A collection in MongoMVCC is similar to a collection in MongoDB. It is a group of documents. The difference is that each branch in the MongoMVCC tree may contain its own collections. You can obtain a collection as follows:
VDatabase db = ...
VBranch master = db.checkout(VConstants.MASTER);
VCollection coll = master.getCollection("persons");
In order to uniquely identify objects in the database, MongoMVCC automatically assigns new _id
and uid
attributes to each document inserted into a collection. _id
is used to identify a certain version of a document. The uid
attribute identifies all versions of the same document.
Please do not assign your own identifiers for _id
and uid
. The library currently does not prevent you from doing so, but you might accidentally corrupt your data. If you need a special identifier, please use another attribute.
You may add as many documents to the database as you like, but they are not visible until you also make a commit. A commit is a single document which points to all documents added/changed since the last commit. As long as this document does not exist, MongoMVCC will skip all unreferenced documents. This is how full isolation is implemented.
Each commit has a special identifier, the so-called CID. The CID can be used to uniquely identify the commit in the current branch or in the database's history. CIDs are assigned in a strictly ascending order.
A branch is a number of subsequent commits. You can obtain existing branches from the database object. There's always a master
branch:
VDatabase db = ...
VBranch master = db.checkout(VConstants.MASTER);
You can also create new branches. Therefore you have to provide a unique name and the CID of a commit that should be used as the branch's head--i.e the newest commit in the branch.
long cid = master.commit();
VBranch newBranch = db.createBranch("new-branch", cid);
It is possible to checkout unnamed branches as well by specifying a certain commit that should be used as the branch's root. In this case you can make commits and later create a named branch:
VBranch unnamed = master.checkout(cid);
unnamed.commit();
long newHead = unnamed.commit();
db.createBranch("new-branch2", newHead);
All commits and all branches in the database are part of the so-called Tree. The tree has a root commit which is already there when you create the MVCC database.
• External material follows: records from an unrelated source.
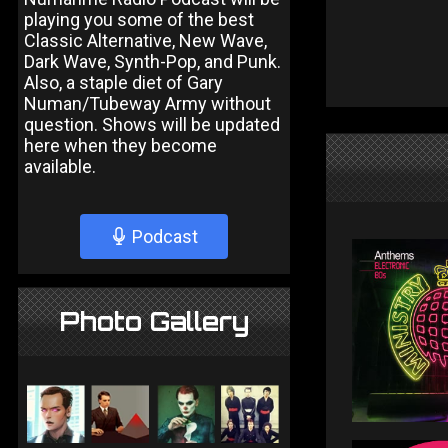
playing you some of the best
Classic Alternative, New Wave,
Dark Wave, Synth-Pop, and Punk.
Also, a staple diet of Gary
Numan/Tubeway Army without
question. Shows will be updated
here when they become
available.
Podcast
Photo Gallery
You can browse the tree using a history object which you can obtain from the database. The history contains information about the parents and the children of each commit.
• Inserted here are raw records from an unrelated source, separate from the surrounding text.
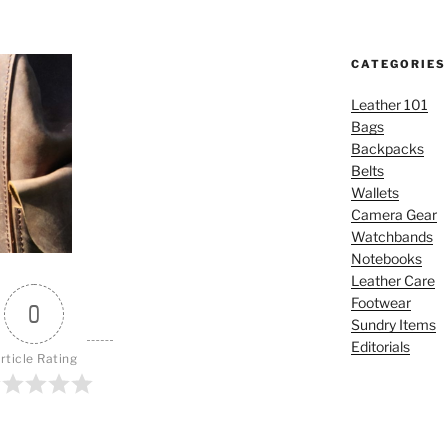
CATEGORIES
Leather 101
Bags
Backpacks
Belts
Wallets
Camera Gear
Watchbands
Notebooks
Leather Care
Footwear
0
Sundry Items
Editorials
rticle Rating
VHistory history = db.getHistory();
long cid = ...
while (cid != 0) {
// do something with the commit
...
// get the commit's parent (may be
// 0 if the commit is the root commit)
cid = history.getParent(cid);
}
public void processRecursively(long cid) {
// do something with the commit
...
// process the commit's children
long[] children = history.getChildren(cid);
for (long c : children) {
processRecursively(c);
}
}
Processing children recursively may lead to a StackOverflowError if there are a lot of commits. You may want to process them iteratively.
Queue<Long> cids = new LinkedList<Long>();
cids.add(firstCid);
while (!cids.isEmpty()) {
long cid = cids.poll();
// do something with the commit
...
// process the commit's children
for (long c : history.getChildren(cid)) {
cids.add(c);
}
}
The index aggregates all commits up to the commit currently checked out. It references objects which are visible in this commit.
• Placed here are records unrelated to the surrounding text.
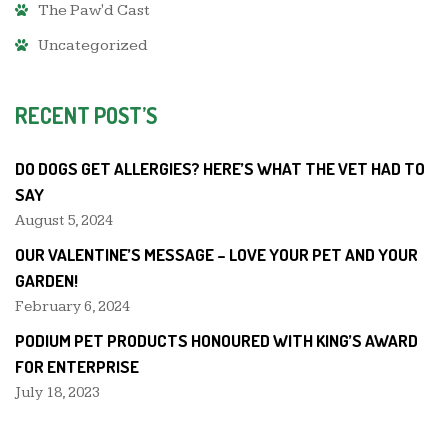
The Paw'd Cast
Uncategorized
RECENT POST’S
DO DOGS GET ALLERGIES? HERE’S WHAT THE VET HAD TO
SAY
August 5, 2024
OUR VALENTINE’S MESSAGE – LOVE YOUR PET AND YOUR
GARDEN!
February 6, 2024
PODIUM PET PRODUCTS HONOURED WITH KING’S AWARD
FOR ENTERPRISE
July 18, 2023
Documents which have already been deleted, replaced by newer versions or which have not been added in this commit or any of its parents yet (but rather in a subsequent commit) are not referenced. MongoMVCC uses the index to filter out all documents that do not belong to the version currently checked out.
The index is also used to store information about dirty documents. Documents become dirty if they have been added or changed since the last commit. As soon as you call the commit()
method on the branch, dirty documents will be consolidated into a commit.